ACA Connects and the National Content & Technology Cooperative (NCTC) are hosting their annual Independent Show from July 30 – August 2 in Minneapolis. And this year’s show promises conversations on more topics than usual. In addition to the traditional discussions relevant to cable TV companies, the operator attendees will also discuss their interest in becoming mobile virtual network operators (MVNOs) as well as their desire to tap Broadband Equity, Access and Deployment (BEAD) funds.
In fact, NCTC CEO Lou Borrelli said the members that come to the show include not only traditional cable operators but also broadband providers, municipal co-ops and electric co-ops.
“Over the years there has been more of what the cable guys would call overbuilders,” said Borrelli. Many of these companies originally joined because they offered a video product, but then they evolved to broadband providers.
He said that today the “traditional cable guys” are outnumbered among NCTC and ACA members. And their joint membership counts more than 40 million broadband customers.
Although ACA and NCTC don’t name their member organizations, a look at their boards of directors gives some hints. For instance, ACA has board members from Vexus Fiber and Astound Broadband. And NCTC’s board includes representatives from two electric companies: the Electric Power Board of Chattanooga and Conway Corp.
One big topic that’s new to the Independent Show is wireless. In April, NCTC announced it had signed a deal with AT&T to provide its members with a white-label MVNO service.
As smaller operators have observed the success that Comcast and Charter are having with their MVNOs, they apparently want to get in on the same action.
When NCTC announced its white-label MVNO offering, it predicted that an initial batch of nearly 50 NCTC members would launch wireless service via the MVNO deal on June 1.
That didn’t happen.
Borrelli said the original group of operators expressing interest in being MVNOs was roughly 50, but that number “is well north of that now.” He said, “We were optimistic about June, but all the integration in addition to the legalese and reseller agreements took a lot longer that we thought. My expectation is we might squeeze a company or two to launch by the show.”
He expects many more MVNOs to launch from September onward.
In addition to working with AT&T, NCTC is also working with the mobile virtual network enabler (MVNE) Reach Next.
“The members who launch an MVNO through the NCTC will have both of those entities as partners,” said Borrelli. “For smaller guys there’s sort of an easy-button approach. All the onboarding is pretty-well laid out.”
Larger operators may want “to accept arbitrage and do some of the lifting to potentially make more margin,” he said.
He explained that they may want to buy wireless capacity by the gig and “play the arbitrage as to how you price it and take on the risk.” In this way they could make more money from their MVNO, or not.
There are three panels at the Independent Show related to MVNOs. One of them is for members only prior to the start of the official event.
Unlike wireless operators whose executives are precluded from talking to each other behind closed doors because of laws against collusion, cable operators have always held private events. This hasn’t been a problem because they have operated in their own territories without competing against each other.

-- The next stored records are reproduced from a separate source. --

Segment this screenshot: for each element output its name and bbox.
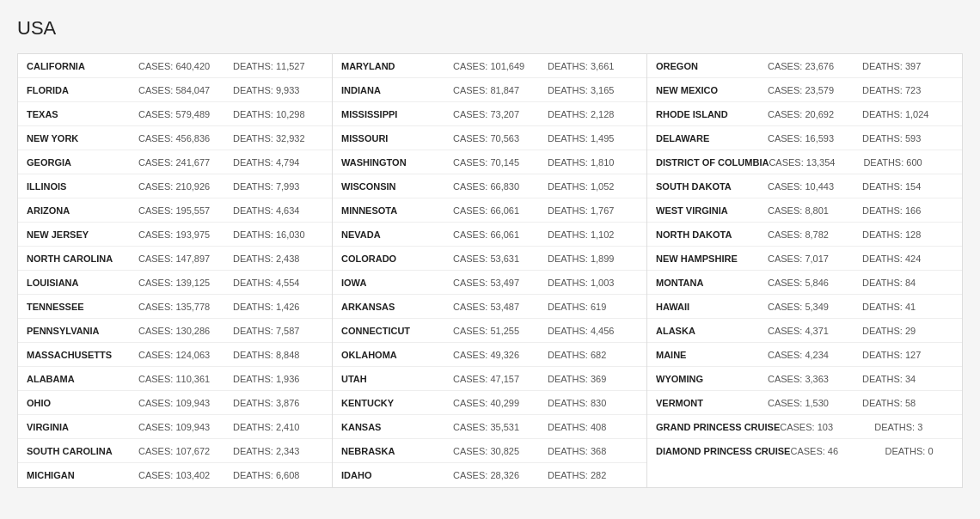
table-row: ILLINOISCASES: 210,926DEATHS: 7,993 bbox=[18, 174, 332, 198]
deaths-value: DEATHS: 3,876 bbox=[233, 398, 299, 408]
state-name: ALASKA bbox=[656, 326, 768, 336]
table-row: MICHIGANCASES: 103,402DEATHS: 6,608 bbox=[18, 463, 332, 487]
state-name: LOUISIANA bbox=[27, 278, 138, 288]
deaths-value: DEATHS: 34 bbox=[862, 374, 916, 384]
cases-value: CASES: 147,897 bbox=[138, 253, 233, 264]
cases-value: CASES: 456,836 bbox=[138, 133, 233, 143]
cases-value: CASES: 640,420 bbox=[138, 61, 233, 71]
table-row: INDIANACASES: 81,847DEATHS: 3,165 bbox=[333, 78, 646, 102]
table-row: DIAMOND PRINCESS CRUISECASES: 46DEATHS: … bbox=[647, 439, 962, 463]
cases-value: CASES: 53,631 bbox=[453, 253, 548, 264]
state-name: GEORGIA bbox=[27, 157, 138, 168]
table-row: KANSASCASES: 35,531DEATHS: 408 bbox=[333, 415, 646, 439]
deaths-value: DEATHS: 600 bbox=[863, 157, 922, 168]
cases-value: CASES: 20,692 bbox=[768, 109, 862, 119]
cases-value: CASES: 8,782 bbox=[768, 229, 862, 240]
table-row: GEORGIACASES: 241,677DEATHS: 4,794 bbox=[18, 150, 332, 174]
deaths-value: DEATHS: 4,554 bbox=[233, 278, 299, 288]
deaths-value: DEATHS: 830 bbox=[548, 398, 606, 408]
state-name: WYOMING bbox=[656, 374, 768, 384]
state-name: KENTUCKY bbox=[341, 398, 453, 408]
deaths-value: DEATHS: 128 bbox=[862, 229, 921, 240]
state-name: NEW HAMPSHIRE bbox=[656, 253, 768, 264]
table-row: ARIZONACASES: 195,557DEATHS: 4,634 bbox=[18, 198, 332, 223]
cases-value: CASES: 195,557 bbox=[138, 205, 233, 216]
table-row: CALIFORNIACASES: 640,420DEATHS: 11,527 bbox=[18, 54, 332, 78]
table-row: MARYLANDCASES: 101,649DEATHS: 3,661 bbox=[333, 54, 646, 78]
deaths-value: DEATHS: 10,298 bbox=[233, 109, 305, 119]
cases-value: CASES: 124,063 bbox=[138, 350, 233, 360]
state-name: WISCONSIN bbox=[341, 181, 453, 192]
deaths-value: DEATHS: 1,426 bbox=[233, 302, 299, 312]
table-row: UTAHCASES: 47,157DEATHS: 369 bbox=[333, 367, 646, 391]
deaths-value: DEATHS: 16,030 bbox=[233, 229, 305, 240]
cases-value: CASES: 4,234 bbox=[768, 350, 862, 360]
state-name: WASHINGTON bbox=[341, 157, 453, 168]
table-row: MISSOURICASES: 70,563DEATHS: 1,495 bbox=[333, 126, 646, 150]
table-row: MINNESOTACASES: 66,061DEATHS: 1,767 bbox=[333, 198, 646, 223]
deaths-value: DEATHS: 682 bbox=[548, 350, 606, 360]
state-name: IOWA bbox=[341, 278, 453, 288]
state-name: KANSAS bbox=[341, 422, 453, 432]
cases-value: CASES: 109,943 bbox=[138, 422, 233, 432]
state-name: FLORIDA bbox=[27, 85, 138, 95]
state-name: COLORADO bbox=[341, 253, 453, 264]
table-row: KENTUCKYCASES: 40,299DEATHS: 830 bbox=[333, 391, 646, 415]
table-row: WASHINGTONCASES: 70,145DEATHS: 1,810 bbox=[333, 150, 646, 174]
table-row: CONNECTICUTCASES: 51,255DEATHS: 4,456 bbox=[333, 319, 646, 343]
deaths-value: DEATHS: 1,003 bbox=[548, 278, 614, 288]
deaths-value: DEATHS: 8,848 bbox=[233, 350, 299, 360]
deaths-value: DEATHS: 7,587 bbox=[233, 326, 299, 336]
state-name: PENNSYLVANIA bbox=[27, 326, 138, 336]
table-row: TEXASCASES: 579,489DEATHS: 10,298 bbox=[18, 102, 332, 126]
deaths-value: DEATHS: 4,634 bbox=[233, 205, 299, 216]
state-name: NEW YORK bbox=[27, 133, 138, 143]
deaths-value: DEATHS: 1,024 bbox=[862, 109, 928, 119]
state-name: MASSACHUSETTS bbox=[27, 350, 138, 360]
cases-value: CASES: 210,926 bbox=[138, 181, 233, 192]
table-row: OHIOCASES: 109,943DEATHS: 3,876 bbox=[18, 391, 332, 415]
cases-value: CASES: 53,487 bbox=[453, 302, 548, 312]
deaths-value: DEATHS: 2,343 bbox=[233, 446, 299, 456]
state-name: VERMONT bbox=[656, 398, 768, 408]
deaths-value: DEATHS: 282 bbox=[548, 470, 606, 480]
state-name: UTAH bbox=[341, 374, 453, 384]
data-grid: CALIFORNIACASES: 640,420DEATHS: 11,527FL… bbox=[17, 53, 963, 488]
cases-value: CASES: 107,672 bbox=[138, 446, 233, 456]
cases-value: CASES: 135,778 bbox=[138, 302, 233, 312]
table-row: SOUTH DAKOTACASES: 10,443DEATHS: 154 bbox=[647, 174, 962, 198]
table-row: SOUTH CAROLINACASES: 107,672DEATHS: 2,34… bbox=[18, 439, 332, 463]
deaths-value: DEATHS: 154 bbox=[862, 181, 921, 192]
cases-value: CASES: 579,489 bbox=[138, 109, 233, 119]
cases-value: CASES: 5,846 bbox=[768, 278, 862, 288]
table-row: DISTRICT OF COLUMBIACASES: 13,354DEATHS:… bbox=[647, 150, 962, 174]
state-name: TEXAS bbox=[27, 109, 138, 119]
deaths-value: DEATHS: 368 bbox=[548, 446, 606, 456]
cases-value: CASES: 109,943 bbox=[138, 398, 233, 408]
cases-value: CASES: 241,677 bbox=[138, 157, 233, 168]
state-name: SOUTH CAROLINA bbox=[27, 446, 138, 456]
deaths-value: DEATHS: 723 bbox=[862, 85, 921, 95]
state-name: DISTRICT OF COLUMBIA bbox=[656, 157, 769, 168]
deaths-value: DEATHS: 3 bbox=[874, 422, 922, 432]
state-name: IDAHO bbox=[341, 470, 453, 480]
table-row: IDAHOCASES: 28,326DEATHS: 282 bbox=[333, 463, 646, 487]
table-row: NEW MEXICOCASES: 23,579DEATHS: 723 bbox=[647, 78, 962, 102]
state-name: MARYLAND bbox=[341, 61, 453, 71]
deaths-value: DEATHS: 1,495 bbox=[548, 133, 614, 143]
state-name: GRAND PRINCESS CRUISE bbox=[656, 422, 780, 432]
table-row: FLORIDACASES: 584,047DEATHS: 9,933 bbox=[18, 78, 332, 102]
table-row: NEVADACASES: 66,061DEATHS: 1,102 bbox=[333, 223, 646, 247]
state-name: OREGON bbox=[656, 61, 768, 71]
deaths-value: DEATHS: 2,128 bbox=[548, 109, 614, 119]
cases-value: CASES: 47,157 bbox=[453, 374, 548, 384]
cases-value: CASES: 5,349 bbox=[768, 302, 862, 312]
state-name: MAINE bbox=[656, 350, 768, 360]
state-name: OKLAHOMA bbox=[341, 350, 453, 360]
table-row: WISCONSINCASES: 66,830DEATHS: 1,052 bbox=[333, 174, 646, 198]
table-row: NORTH DAKOTACASES: 8,782DEATHS: 128 bbox=[647, 223, 962, 247]
cases-value: CASES: 110,361 bbox=[138, 374, 233, 384]
cases-value: CASES: 70,563 bbox=[453, 133, 548, 143]
table-row: NEBRASKACASES: 30,825DEATHS: 368 bbox=[333, 439, 646, 463]
cases-value: CASES: 51,255 bbox=[453, 326, 548, 336]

But that could be changing with their interest in MVNOs and also their interest in competing for BEAD funds to roll out fiber to new locations.
In regard to the private MVNO event, Borrelli said, “To be specific, nobody talks about pricing or anything that would be anti-competitive. That’s why we manage the size and attendees.”
This week the National Telecommunications and Information Administration (NTIA) announced the amount of funding each U.S. state and territory will receive from the $42.5 billion BEAD program.
Asked which members of ACA and NCTC are interested in applying for BEAD funds, ACA Connects CEO Grant Spellmeyer said, “The better question is: who isn’t?”
He said, “It’s dominating everything that’s going on from the ACA perspective. I have a lot of members interested in using the money to expand and upgrade service.”
Interestingly, cable operators have always fought “overbuilding” especially when municipalities have wanted to build new high-speed broadband networks in cable’s footprint. Their argument has always been that taxpayer money shouldn’t be used to compete with their private investments.
But now, cable and other broadband providers want to access taxpayer money themselves. Spellmeyer said, “I think the concern is sending government money to places where that will be used to undercut the investments and service offerings of people who built on their own dime.”
But he said there will also be areas where ACA members compete for BEAD funds to raise the speed thresholds inside their own footprints, “and in effect they will be overbuilding themselves.”
“They’re going to have to win a competitive process and convince the government that’s the best use of the money,” he said.
So, the old arguments against overbuilding are likely to get a bit fuzzy.
Before overbuilding fights happen, however, the NTIA wants to prioritize funding for unserved locations. In these locales all bidders will be competing to build greenfield infrastructure.
Borrelli said, “I’m not predicting that there’s going to be massive overbuilding. Many of our members do compete against each other. It’s not like we’re afraid of competition.”
ACA Connects and NCTC expect more than 1,000 attendees to their show in late August.